Requirement:
Below are the records; count the lines that include the string "utilisateur" and give only that number.

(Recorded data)
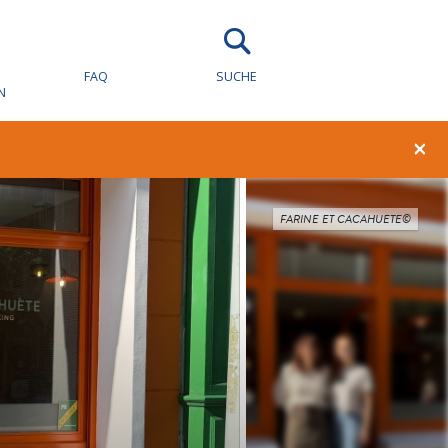
FAQ
SUCHE
N
×
FARINE ET CACAHUETE©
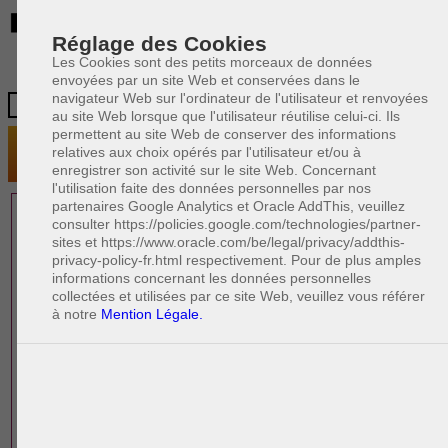
BE
Réglage des Cookies
Les Cookies sont des petits morceaux de données
envoyées par un site Web et conservées dans le
navigateur Web sur l'ordinateur de l'utilisateur et renvoyées
au site Web lorsque que l'utilisateur réutilise celui-ci. Ils
permettent au site Web de conserver des informations
relatives aux choix opérés par l'utilisateur et/ou à
enregistrer son activité sur le site Web. Concernant
l'utilisation faite des données personnelles par nos
partenaires Google Analytics et Oracle AddThis, veuillez
1 AVOCAT(S)
consulter https://policies.google.com/technologies/partner-
sites et https://www.oracle.com/be/legal/privacy/addthis-
EXPÉRIMENTÉ(S)
privacy-policy-fr.html respectivement. Pour de plus amples
EN DROIT DU TRAVAIL
informations concernant les données personnelles
collectées et utilisées par ce site Web, veuillez vous référer
à notre
Mention Légale.
PAOLO CRISCENZO
Avocat pénaliste
Plaide dans les arrondissements judicaires
suivants : à BRUXELLES - NAMUR -LIEGE
- MONS - CHARLEROI
DERNIÈRE PUBLICATION
Code pénal - De l'homicide, des blessures
R
F
et coups justifiés
R
F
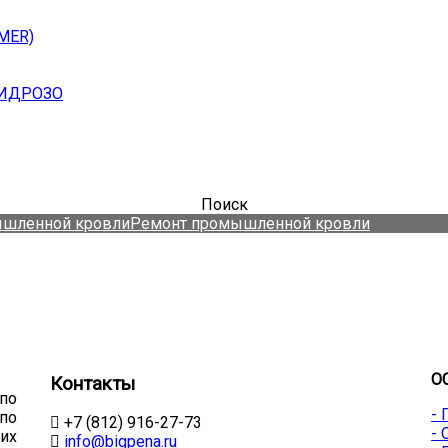
MER)
ГИДРОЗО
Поиск
ышленной кровли
Ремонт промышленной кровли
О
Контакты
по
-
по
+7 (812) 916-27-73
-
их
info@bigpena.ru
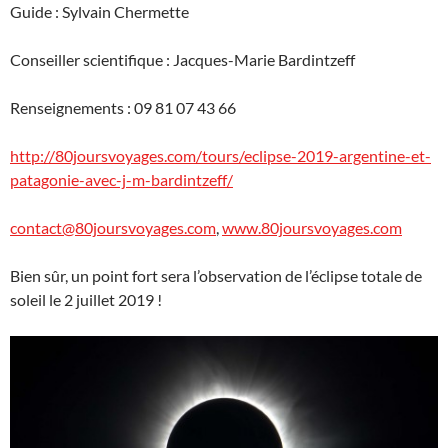
Guide : Sylvain Chermette
Conseiller scientifique : Jacques-Marie Bardintzeff
Renseignements : 09 81 07 43 66
http://80joursvoyages.com/tours/eclipse-2019-argentine-et-
patagonie-avec-j-m-bardintzeff/
contact@80joursvoyages.com
,
www.80joursvoyages.com
Bien sûr, un point fort sera l’observation de l’éclipse totale de
soleil le 2 juillet 2019 !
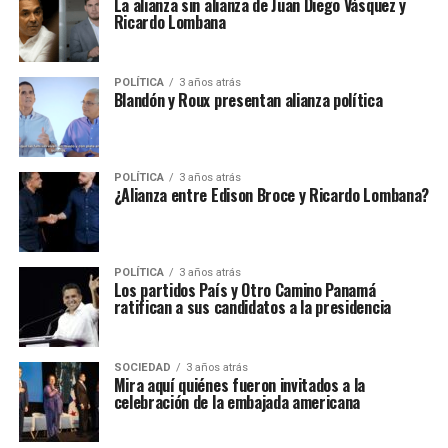
La alianza sin alianza de Juan Diego Vásquez y
Ricardo Lombana
POLÍTICA
3 años atrás
Blandón y Roux presentan alianza política
POLÍTICA
3 años atrás
¿Alianza entre Edison Broce y Ricardo Lombana?
POLÍTICA
3 años atrás
Los partidos País y Otro Camino Panamá
ratifican a sus candidatos a la presidencia
SOCIEDAD
3 años atrás
Mira aquí quiénes fueron invitados a la
celebración de la embajada americana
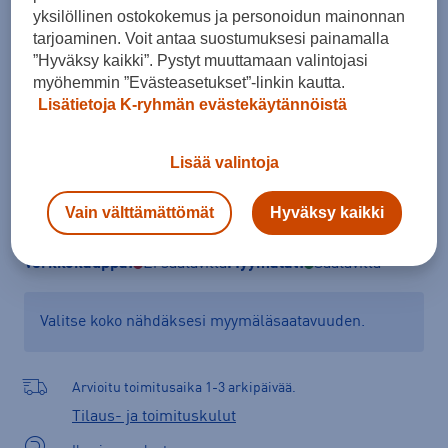
One size
Naiset
yksilöllinen ostokokemus ja personoidun mainonnan
tarjoaminen. Voit antaa suostumuksesi painamalla
Kokotaulukko
”Hyväksy kaikki”. Pystyt muuttamaan valintojasi
myöhemmin ”Evästeasetukset”-linkin kautta.
Lisätietoja K-ryhmän evästekäytännöistä
Lisää ostoskoriin
Lisää valintoja
Vain välttämättömät
Hyväksy kaikki
Tarkista saatavuus ja tilaa myymälästä
Verkkokauppa:
Ei saatavilla
Myymälät:
Saatavilla
Valitse koko nähdäksesi myymäläsaatavuuden.
Arvioitu toimitusaika 1-3 arkipäivää.
Tilaus- ja toimituskulut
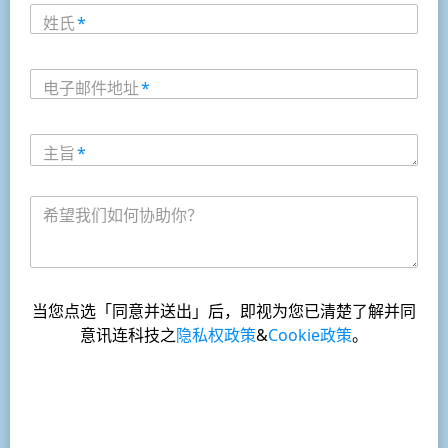
姓氏
*
电子邮件地址
*
主旨
*
希望我们如何协助你？
当您点选「同意并送出」后，即视为您已清楚了解并同
意讯连科技之
隐私权政策
&
Cookie政策
。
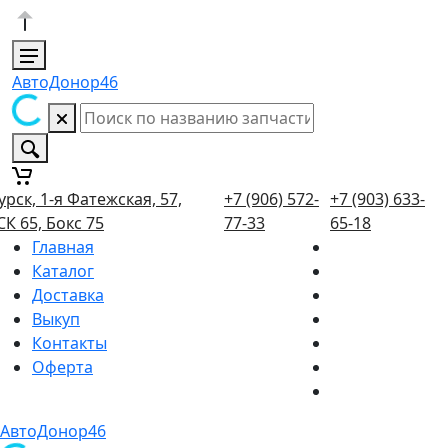
АвтоДонор46
урск, 1-я Фатежская, 57,
+7 (906) 572-
+7 (903) 633-
СК 65, Бокс 75
77-33
65-18
Главная
Каталог
Доставка
Выкуп
Контакты
Оферта
АвтоДонор46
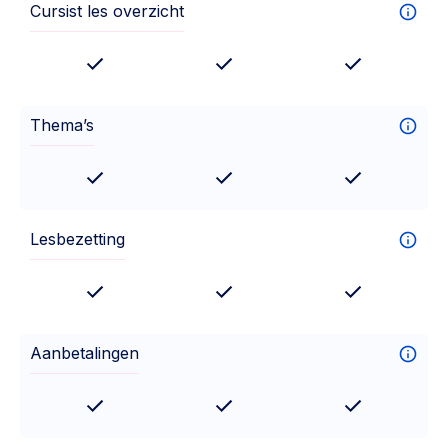
Cursist les overzicht
Thema’s
Lesbezetting
Aanbetalingen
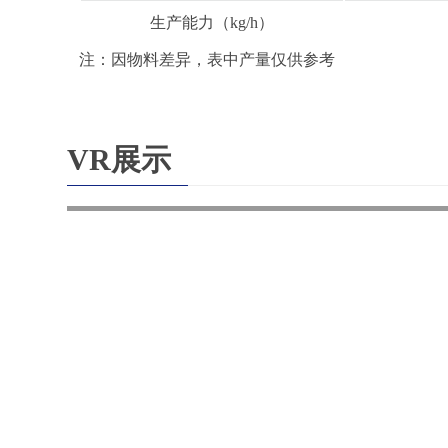
生产能力（kg/h）
注：因物料差异，表中产量仅供参考
VR展示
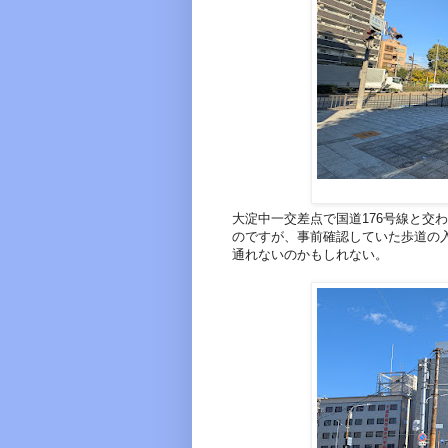
大淀中一交差点で国道176号線と交
のですが、事前確認していた歩道の
通れないのかもしれない。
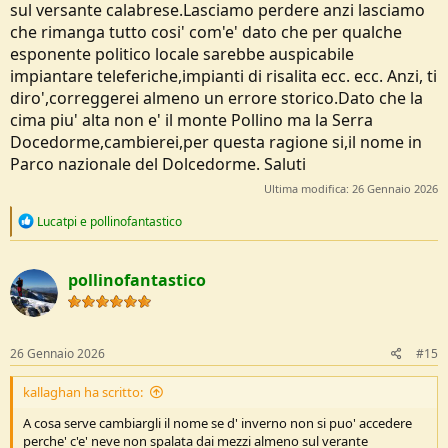
sul versante calabrese.Lasciamo perdere anzi lasciamo
che rimanga tutto cosi' com'e' dato che per qualche
esponente politico locale sarebbe auspicabile
impiantare teleferiche,impianti di risalita ecc. ecc. Anzi, ti
diro',correggerei almeno un errore storico.Dato che la
cima piu' alta non e' il monte Pollino ma la Serra
Docedorme,cambierei,per questa ragione si,il nome in
Parco nazionale del Dolcedorme. Saluti
Ultima modifica:
26 Gennaio 2026
R
Lucatpi
e
pollinofantastico
e
a
c
pollinofantastico
t
i
o
n
s
26 Gennaio 2026
#15
:
kallaghan ha scritto:
A cosa serve cambiargli il nome se d' inverno non si puo' accedere
perche' c'e' neve non spalata dai mezzi almeno sul verante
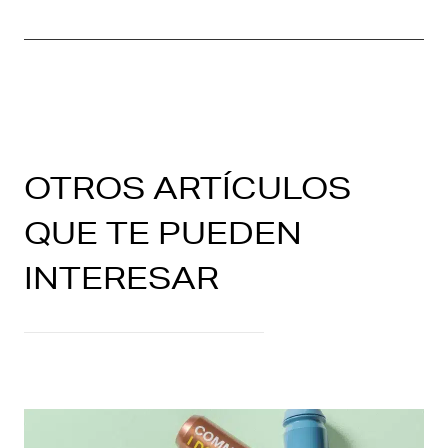
OTROS ARTÍCULOS
QUE TE PUEDEN
INTERESAR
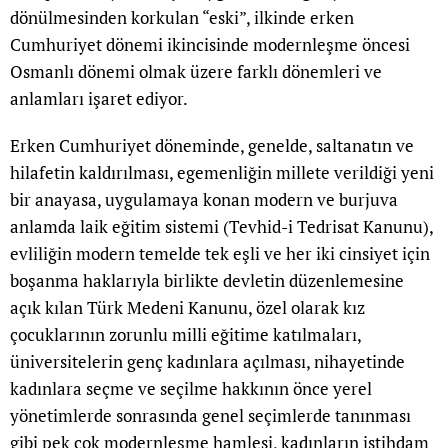
dönülmesinden korkulan “eski”, ilkinde erken
Cumhuriyet dönemi ikincisinde modernleşme öncesi
Osmanlı dönemi olmak üzere farklı dönemleri ve
anlamları işaret ediyor.
Erken Cumhuriyet döneminde, genelde, saltanatın ve
hilafetin kaldırılması, egemenliğin millete verildiği yeni
bir anayasa, uygulamaya konan modern ve burjuva
anlamda laik eğitim sistemi (Tevhid-i Tedrisat Kanunu),
evliliğin modern temelde tek eşli ve her iki cinsiyet için
boşanma haklarıyla birlikte devletin düzenlemesine
açık kılan Türk Medeni Kanunu, özel olarak kız
çocuklarının zorunlu milli eğitime katılmaları,
üniversitelerin genç kadınlara açılması, nihayetinde
kadınlara seçme ve seçilme hakkının önce yerel
yönetimlerde sonrasında genel seçimlerde tanınması
gibi pek çok modernleşme hamlesi, kadınların istihdam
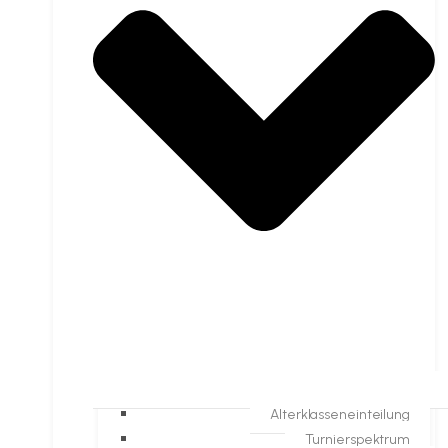
Alterklasseneinteilung
Turnierspektrum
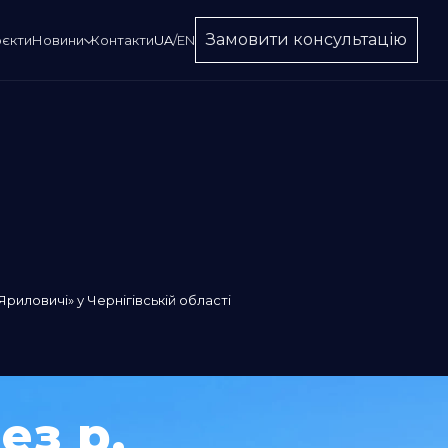
Замовити консультацію
єкти
Новини
Контакти
UA
/
EN
Яриловичі» у Чернігівській області
ез р.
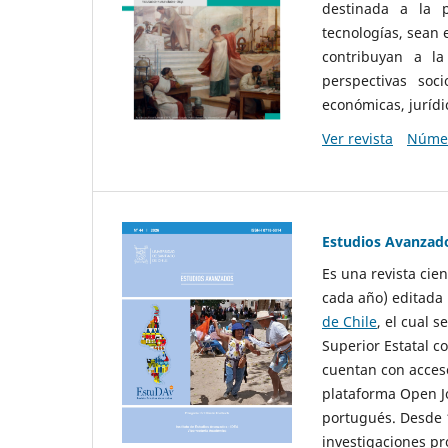
destinada a la p
tecnologías, sean
contribuyan a la
perspectivas socio
económicas, jurídic
Ver revista
Númer
Estudios Avanzad
Es una revista cie
cada año) editada 
de Chile
, el cual s
Superior Estatal co
cuentan con acceso
plataforma Open Jo
portugués. Desde 1
investigaciones pr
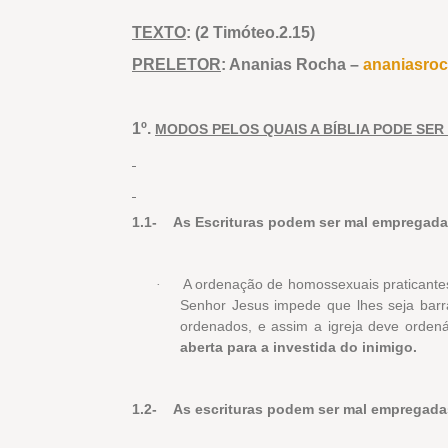
TEXTO
: (2 Timóteo.2.15)
PRELETOR
: Ananias Rocha –
ananiasro
1º.
MODOS PELOS QUAIS A BÍBLIA PODE SE
1.1-
As Escrituras podem ser mal empregadas
A ordenação de homossexuais praticantes
·
Senhor Jesus impede que lhes seja bar
ordenados, e assim a igreja deve orden
aberta para a investida do inimigo.
1.2-
As escrituras podem ser mal empregada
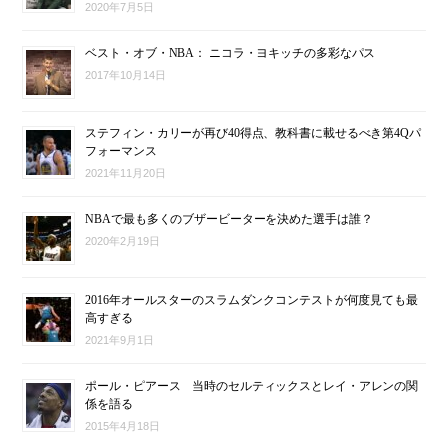
2020年7月5日
ベスト・オブ・NBA： ニコラ・ヨキッチの多彩なパス
2017年10月14日
ステフィン・カリーが再び40得点、教科書に載せるべき第4Qパ
フォーマンス
2021年11月20日
NBAで最も多くのブザービーターを決めた選手は誰？
2020年2月19日
2016年オールスターのスラムダンクコンテストが何度見ても最
高すぎる
2021年9月1日
ポール・ピアース 当時のセルティックスとレイ・アレンの関
係を語る
2015年4月18日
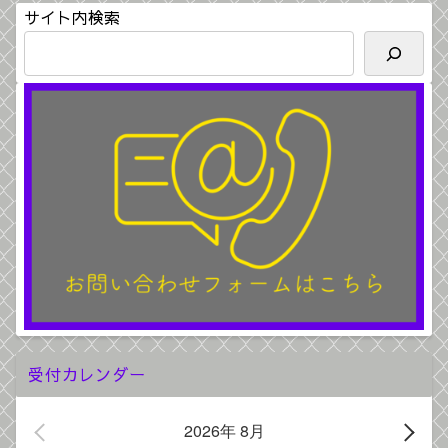
サイト内検索
受付カレンダー
2026年 8月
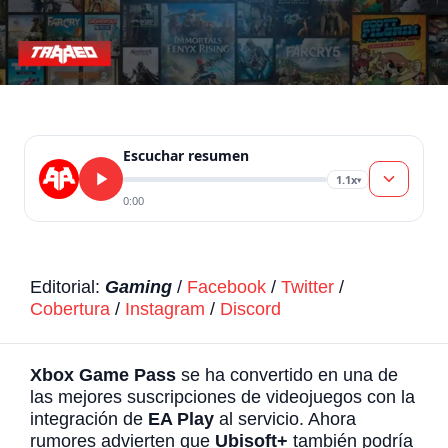
Escuchar resumen
1.1x
▾
0:00
Editorial:
Gaming
/
Facebook
/
Twitter
/
Cobertura
/
Instagram
/
Discord
Xbox Game Pass
se ha convertido en una de
las mejores suscripciones de videojuegos con la
integración de
EA Play
al servicio. Ahora
rumores advierten que
Ubisoft+
también podría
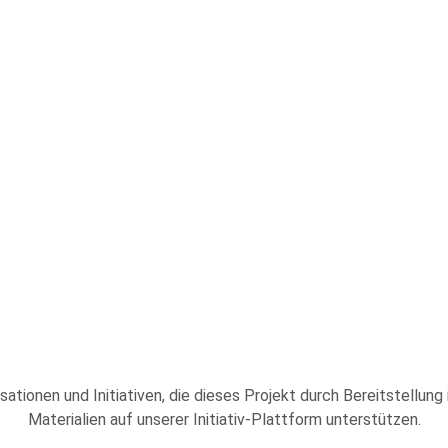
sationen und Initiativen, die dieses Projekt durch Bereitstellung
Materialien auf unserer Initiativ-Plattform unterstützen.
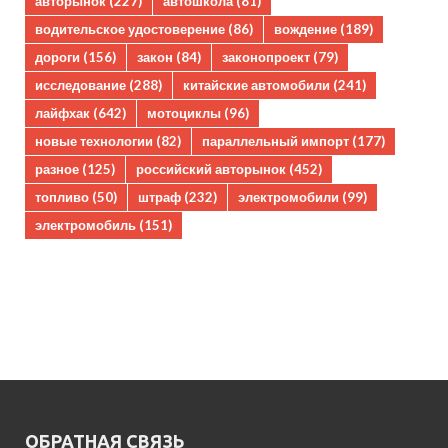
авторынок
(227)
автошкола
(81)
водительское удостоверение
(86)
вождение
(189)
дороги
(156)
закон
(84)
законопроект
(79)
исследование
(288)
китайские автомобили
(241)
лайфхак
(642)
мотоциклы
(96)
новые технологии
(82)
параллельный импорт
(177)
разное
(125)
российский авторынок
(452)
топливо
(50)
штраф
(232)
электромобили
(99)
электромобиль
(151)
ОБРАТНАЯ СВЯЗЬ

The completed task:
3